Le Trident ouvre sa saison avec un incident bouleversant

Le bizarre incident du chien pendant la nuit au Trident.Le bizarre incident du chien pendant la nuit au Trident. Crédits photo: Stéphane Bourgeois

Acclamée partout dans le monde depuis sa création, la pièce Le bizarre incident du chien pendant la nuit arrive enfin au Trident. Dans une mise en scène sensible et inventive de Marie-Josée Bastien, le public de Québec découvre l’univers singulier de Christopher Boone, adolescent neuroatypique qui enquête sur la mort du chien de sa voisine.

Une enquête pas comme les autres

Qui a tué Wellington, le chien de Mme Shears ? Christopher Boone, « quinze ans, trois mois et deux jours », décide de résoudre le mystère. Amateur de listes, de plans, d’astronomie et de nombres premiers, il ne comprend ni les métaphores ni les mensonges, qu’il considère comme une atteinte au réel. Mais son enquête se heurte à l’interdiction paternelle et son entêtement déclenche une cascade de révélations qui bouleverseront sa famille. Et ce qui semble une simple intrigue policière se transforme en une quête de vérité sur le chien et sur les liens familiaux, propulsant Christopher au milieu des promesses trahies et du chaos des émotions humaines.

Christopher refuse de mentir, alors que les adultes qui l’entourent multiplient les promesses – « je te promets » revient comme un leitmotiv – plus pour se rassurer qu’en gage de sincérité. Dans ce monde où les mensonges fissurent les relations, la quête de vérité de Christopher devient profondément touchante.

Une mise en scène chorale et sensorielle

La force du spectacle repose sur l’esthétique chorale chère à Marie-Josée Bastien. La troupe, toujours présente sur scène, prend tour à tour la parole pour incarner les voix multiples qui entourent Christopher.
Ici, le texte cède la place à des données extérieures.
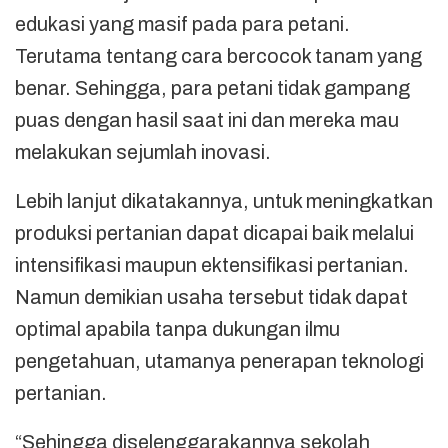
edukasi yang masif pada para petani.
Terutama tentang cara bercocok tanam yang
benar. Sehingga, para petani tidak gampang
puas dengan hasil saat ini dan mereka mau
melakukan sejumlah inovasi.
Lebih lanjut dikatakannya, untuk meningkatkan
produksi pertanian dapat dicapai baik melalui
intensifikasi maupun ektensifikasi pertanian.
Namun demikian usaha tersebut tidak dapat
optimal apabila tanpa dukungan ilmu
pengetahuan, utamanya penerapan teknologi
pertanian.
“Sehingga diselenggarakannya sekolah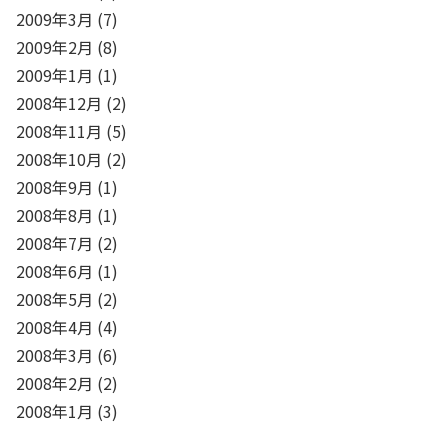
2009年3月
(7)
2009年2月
(8)
2009年1月
(1)
2008年12月
(2)
2008年11月
(5)
2008年10月
(2)
2008年9月
(1)
2008年8月
(1)
2008年7月
(2)
2008年6月
(1)
2008年5月
(2)
2008年4月
(4)
2008年3月
(6)
2008年2月
(2)
2008年1月
(3)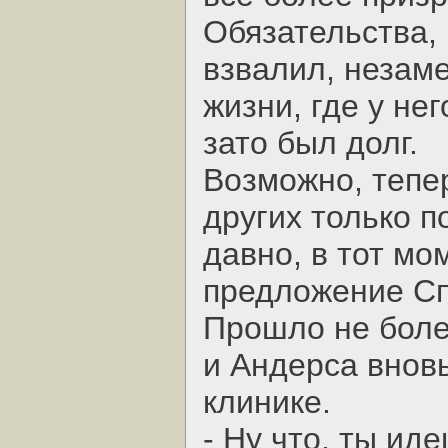
Обязательства,
взвалил, незам
жизни, где у не
зато был долг.
Возможно, тепе
других только п
давно, в тот мо
предложение Сп
Прошло не боле
и Андерса вновь
клинике.
- Ну что, ты ид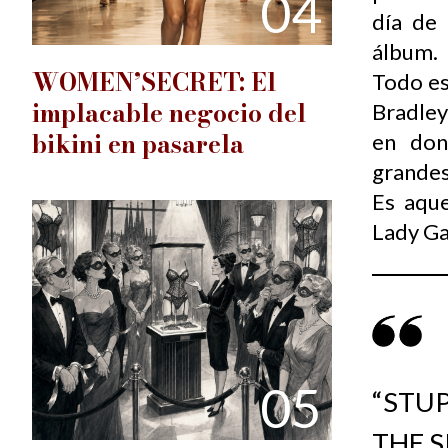
04
día de 
álbum.
WOMEN’SECRET: El
Todo es
implacable negocio del
Bradley
bikini en pasarela
en don
grandes
Es aque
Lady Ga
05
“STUP
THE S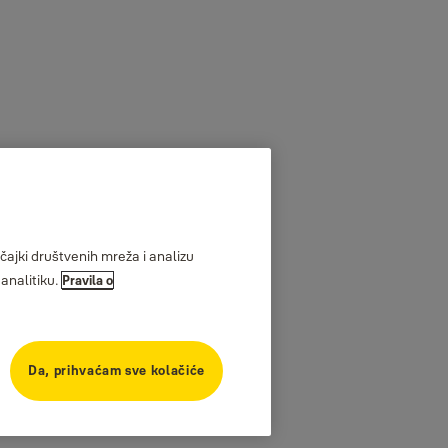
ajki društvenih mreža i analizu
analitiku.
Pravila o
Da, prihvaćam sve kolačiće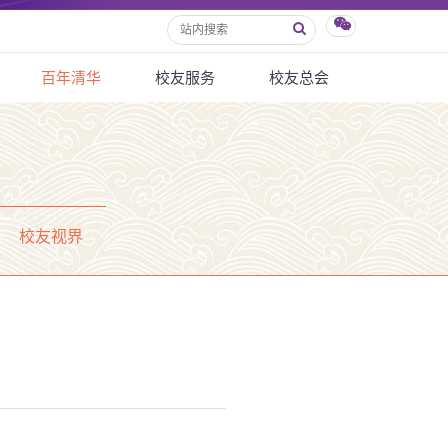
百年清华
校友服务
校友总会
校友视界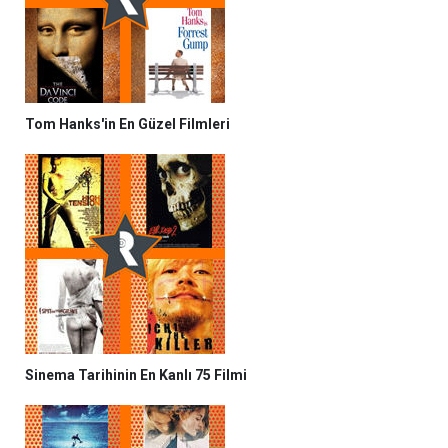
Tom Hanks'in En Güzel Filmleri
Sinema Tarihinin En Kanlı 75 Filmi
Lorsqu’ils énumèrent le contenu de son sac ou qu’ils figurent la foule oppressante du métro londonien, les comédiens traduisent la perception fragmentée du héros.

La scénographie mobile et les éclairages traduisent son univers géométrique : les lieux se décomposent et se recomposent en formes rationnelles, comme si tout devait obéir à une Loi immuable. Mais quand la réalité échappe à cet ordre, les digues cèdent et surgissent les débordements émotionnels que Christopher ne sait pas gérer. Tout est pensé pour que le spectateur ressente sans être submergé : une immersion mesurée, d’une grande limpidité.

Marianne Marceau impressionne

Au centre, Marianne Marceau incarne Christopher avec une justesse remarquable. Presque toujours en scène, elle porte la pièce sur ses épaules. Sa performance s’appuie autant sur la physicalité que sur la parole : tics corporels, réactions faciales limpides, humour désarmant d’un adolescent sans filtre. Elle transmet la tendresse, la fragilité et la violence du personnage, sans jamais tomber dans la caricature.

Autour d’elle, la distribution brille par sa cohésion. Les comédiens surgissent pour incarner une galerie de personnages secondaires, toujours avec précision et vivacité, formant une chorale dramatique vibrante.

Un spectacle fluide et captivant

Malgré ses deux heures quarante-cinq minutes (avec entracte), le spectacle ne souffre d’aucune longueur. Les transitions sont fluides, les retours en arrière s’intègrent avec naturel et la scénographie modulaire maintient le rythme.

On sort du Trident avec une réflexion sur la vérité, les mensonges qui cimentent nos vies et la difficulté d’aimer sans trahir. Mais surtout, on garde en mémoire le regard de Christopher Boone : un monde en nombres premiers, où chaque détail compte et où l’on voit ce que les autres balaient du regard.